Content starts

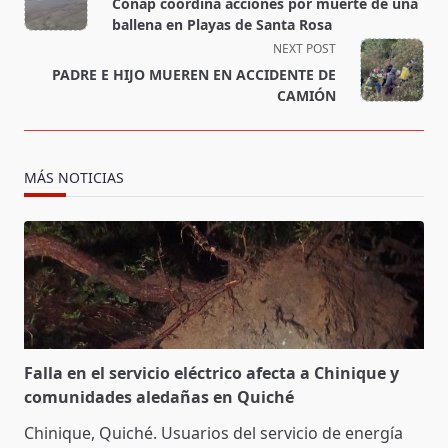
Conap coordina acciones por muerte de una
subtitle
ballena en Playas de Santa Rosa
screen-
NEXT POST
reader-
PADRE E HIJO MUEREN EN ACCIDENTE DE
text">Page</span>
CAMIÓN
MÁS NOTICIAS
Falla en el servicio eléctrico afecta a Chinique y
comunidades aledañas en Quiché
Chinique, Quiché. Usuarios del servicio de energía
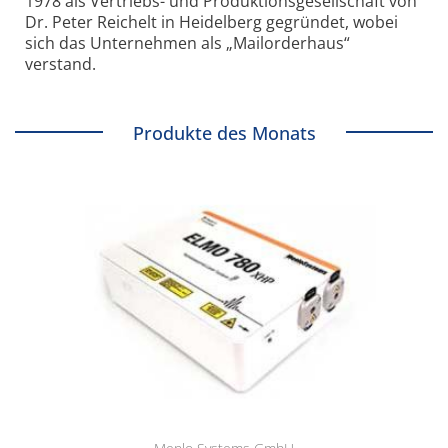
1978 als Vertriebs- und Produktionsgesellschaft von
Dr. Peter Reichelt in Heidelberg gegründet, wobei
sich das Unternehmen als „Mailorderhaus“
verstand.
Produkte des Monats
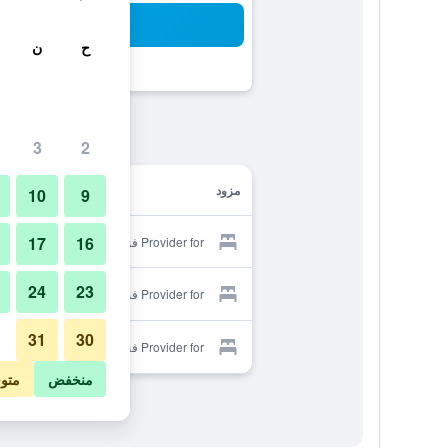
بح
ح
ن
3
2
مزود
10
9
17
16
Provider for فندق قصر طوارق
24
23
Provider for فندق قصر طوارق
31
30
Provider for فندق قصر طوارق
منخفض
متو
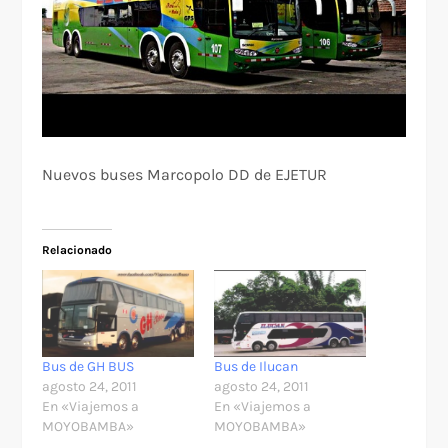
Nuevos buses Marcopolo DD de EJETUR
Relacionado
Bus de GH BUS
Bus de Ilucan
agosto 24, 2011
agosto 24, 2011
En «Viajemos a
En «Viajemos a
MOYOBAMBA»
MOYOBAMBA»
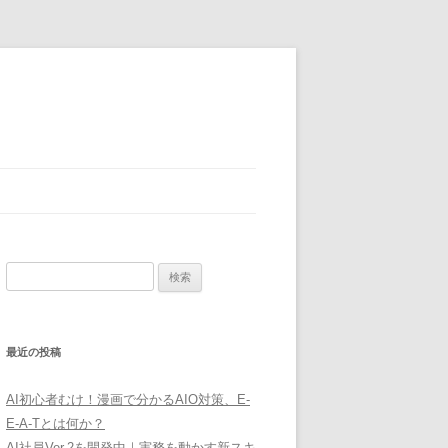
検
索:
最近の投稿
AI初心者むけ！漫画で分かるAIO対策、E-
E-A-Tとは何か？
AI社員Ver.2を開発中｜実務を動かす新スキ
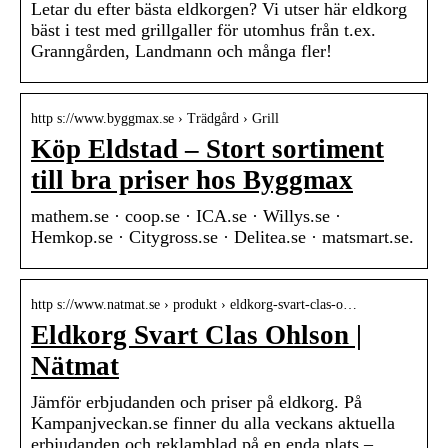
Letar du efter bästa eldkorgen? Vi utser här eldkorg
bäst i test med grillgaller för utomhus från t.ex.
Granngården, Landmann och många fler!
http s://www.byggmax.se › Trädgård › Grill
Köp Eldstad – Stort sortiment
till bra priser hos Byggmax
mathem.se · coop.se · ICA.se · Willys.se ·
Hemkop.se · Citygross.se · Delitea.se · matsmart.se.
http s://www.natmat.se › produkt › eldkorg-svart-clas-o…
Eldkorg Svart Clas Ohlson |
Nätmat
Jämför erbjudanden och priser på eldkorg. På
Kampanjveckan.se finner du alla veckans aktuella
erbjudanden och reklamblad på en enda plats –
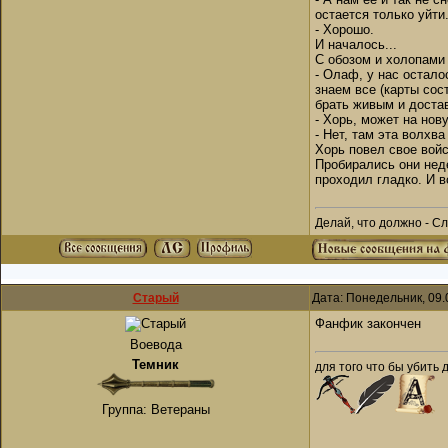
остается только уйти
- Хорошо.
И началось...
С обозом и холопами
- Олаф, у нас остало
знаем все (карты со
брать живым и достав
- Хорь, может на нов
- Нет, там эта волхв
Хорь повел свое вой
Пробирались они нед
проходил гладко. И в
Делай, что должно - Сл
Старый
Дата: Понедельник, 09.
Фанфик закончен
Воевода
Темник
для того что бы убить 
Группа: Ветераны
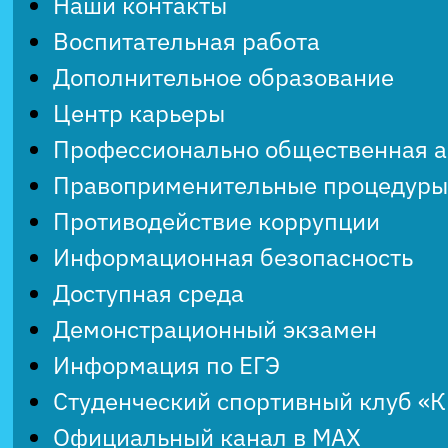
Наши контакты
Воспитательная работа
Дополнительное образование
Центр карьеры
Профессионально общественная 
Правоприменительные процедуры
Противодействие коррупции
Информационная безопасность
Доступная среда
Демонстрационный экзамен
Информация по ЕГЭ
Студенческий спортивный клуб «
Официальный канал в MAX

Content ends

* _The problem_: With the pictures left out, return all the material above exactly.

* _Worked solution_:
Conap coordina acciones por muerte de una
subtitle
ballena en Playas de Santa Rosa
screen-
NEXT POST
reader-
PADRE E HIJO MUEREN EN ACCIDENTE DE
text">Page</span>
CAMIÓN
MÁS NOTICIAS
Falla en el servicio eléctrico afecta a Chinique y
comunidades aledañas en Quiché
Chinique, Quiché. Usuarios del servicio de energía
1978 als Vertriebs- und Produktionsgesellschaft von
Dr. Peter Reichelt in Heidelberg gegründet, wobei
sich das Unternehmen als „Mailorderhaus“
verstand.
Produkte des Monats
بح
ح
ن
3
2
مزود
10
9
17
16
Provider for فندق قصر طوارق
24
23
Provider for فندق قصر طوارق
31
30
Provider for فندق قصر طوارق
منخفض
متو
Nuevos buses Marcopolo DD de EJETUR
Relacionado
Bus de GH BUS
Bus de Ilucan
agosto 24, 2011
agosto 24, 2011
En «Viajemos a
En «Viajemos a
MOYOBAMBA»
MOYOBAMBA»
検
索:
最近の投稿
AI初心者むけ！漫画で分かるAIO対策、E-
E-A-Tとは何か？
AI社員Ver.2を開発中｜実務を動かす新スキ
Letar du efter bästa eldkorgen? Vi utser här eldkorg
bäst i test med grillgaller för utomhus från t.ex.
Granngården, Landmann och många fler!
http s://www.byggmax.se › Trädgård › Grill
Köp Eldstad – Stort sortiment
till bra priser hos Byggmax
mathem.se · coop.se · ICA.se · Willys.se ·
Hemkop.se · Citygross.se · Delitea.se · matsmart.se.
http s://www.natmat.se › produkt › eldkorg-svart-clas-o…
Eldkorg Svart Clas Ohlson |
Nätmat
Jämför erbjudanden och priser på eldkorg. På
Kampanjveckan.se finner du alla veckans aktuella
erbjudanden och reklamblad på en enda plats –
остается только уйти
- Хорошо.
И началось...
С обозом и холопами
- Олаф, у нас остало
знаем все (карты со
брать живым и достав
- Хорь, может на нов
- Нет, там эта волхв
Хорь повел свое вой
Пробирались они нед
проходил гладко. И в
Делай, что должно - Сл
Старый
Дата: Понедельник, 09.
Фанфик закончен
Воевода
Темник
для того что бы убить 
Группа: Ветераны
Наши контакты
Воспитательная работа
Дополнительное образование
Центр карьеры
Профессионально общественная 
Правоприменительные процедуры
Противодействие коррупции
Информационная безопасность
Доступная среда
Демонстрационный экзамен
Информация по ЕГЭ
Студенческий спортивный клуб «
Официальный канал в MAX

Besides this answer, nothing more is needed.